_PROBLEM DESCRIPTION_.
Reproduce the entries below exactly, but only from the line containing "усредненная активная и реактивная мощность" to the line containing "minus prennent des cours et", inclusive.

_DATA UNDER STUDY_.
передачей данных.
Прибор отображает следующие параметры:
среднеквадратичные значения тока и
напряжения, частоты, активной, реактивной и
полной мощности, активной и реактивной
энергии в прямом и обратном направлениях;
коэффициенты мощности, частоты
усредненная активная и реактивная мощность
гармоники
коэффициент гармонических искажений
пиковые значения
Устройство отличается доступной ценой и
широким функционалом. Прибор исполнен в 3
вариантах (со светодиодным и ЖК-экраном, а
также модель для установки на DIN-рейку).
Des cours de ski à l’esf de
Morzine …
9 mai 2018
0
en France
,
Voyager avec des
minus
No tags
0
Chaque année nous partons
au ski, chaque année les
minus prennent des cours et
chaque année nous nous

* * *

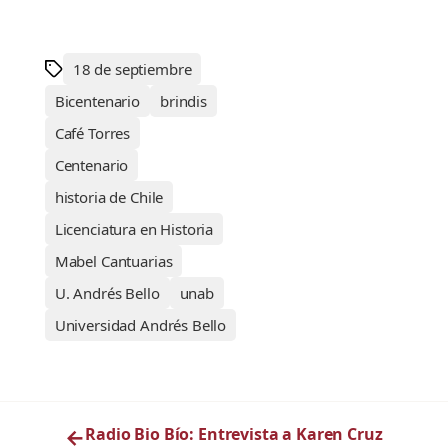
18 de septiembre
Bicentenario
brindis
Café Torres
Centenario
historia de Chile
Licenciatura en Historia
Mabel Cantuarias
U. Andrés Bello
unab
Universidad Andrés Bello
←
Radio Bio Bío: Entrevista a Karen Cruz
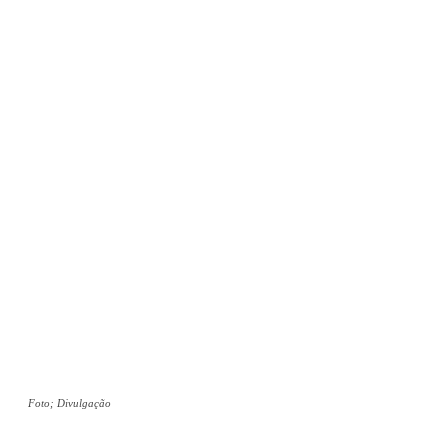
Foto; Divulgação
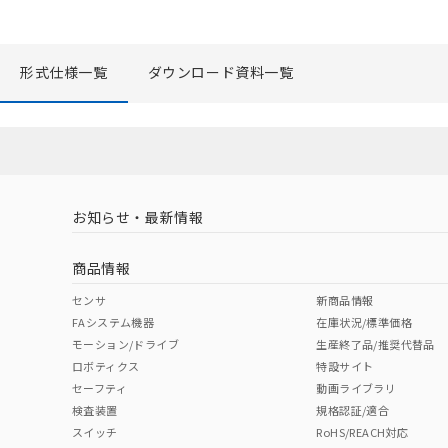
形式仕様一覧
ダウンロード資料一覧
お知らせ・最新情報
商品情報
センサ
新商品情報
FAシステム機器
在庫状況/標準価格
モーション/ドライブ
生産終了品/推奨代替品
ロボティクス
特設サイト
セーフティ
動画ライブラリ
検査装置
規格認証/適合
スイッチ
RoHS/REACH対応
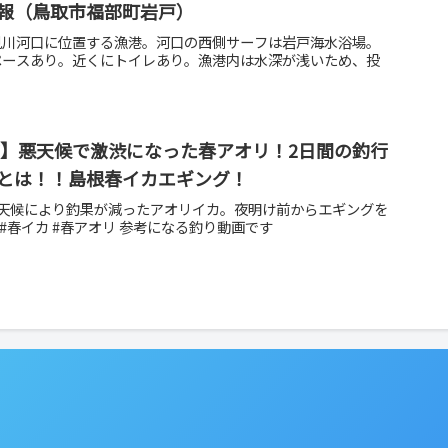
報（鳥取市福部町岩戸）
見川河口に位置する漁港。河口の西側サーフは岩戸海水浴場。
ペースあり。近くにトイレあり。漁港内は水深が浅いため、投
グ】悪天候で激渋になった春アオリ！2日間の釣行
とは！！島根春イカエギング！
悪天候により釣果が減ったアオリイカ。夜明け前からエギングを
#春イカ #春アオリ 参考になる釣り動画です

---

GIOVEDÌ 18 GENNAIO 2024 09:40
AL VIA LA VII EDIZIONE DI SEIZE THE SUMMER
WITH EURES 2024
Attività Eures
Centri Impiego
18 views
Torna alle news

_EXERCISE RESULT_.
усредненная активная и реактивная мощность
гармоники
коэффициент гармонических искажений
пиковые значения
Устройство отличается доступной ценой и
широким функционалом. Прибор исполнен в 3
вариантах (со светодиодным и ЖК-экраном, а
также модель для установки на DIN-рейку).
Des cours de ski à l’esf de
Morzine …
9 mai 2018
0
en France
,
Voyager avec des
minus
No tags
0
Chaque année nous partons
au ski, chaque année les
minus prennent des cours et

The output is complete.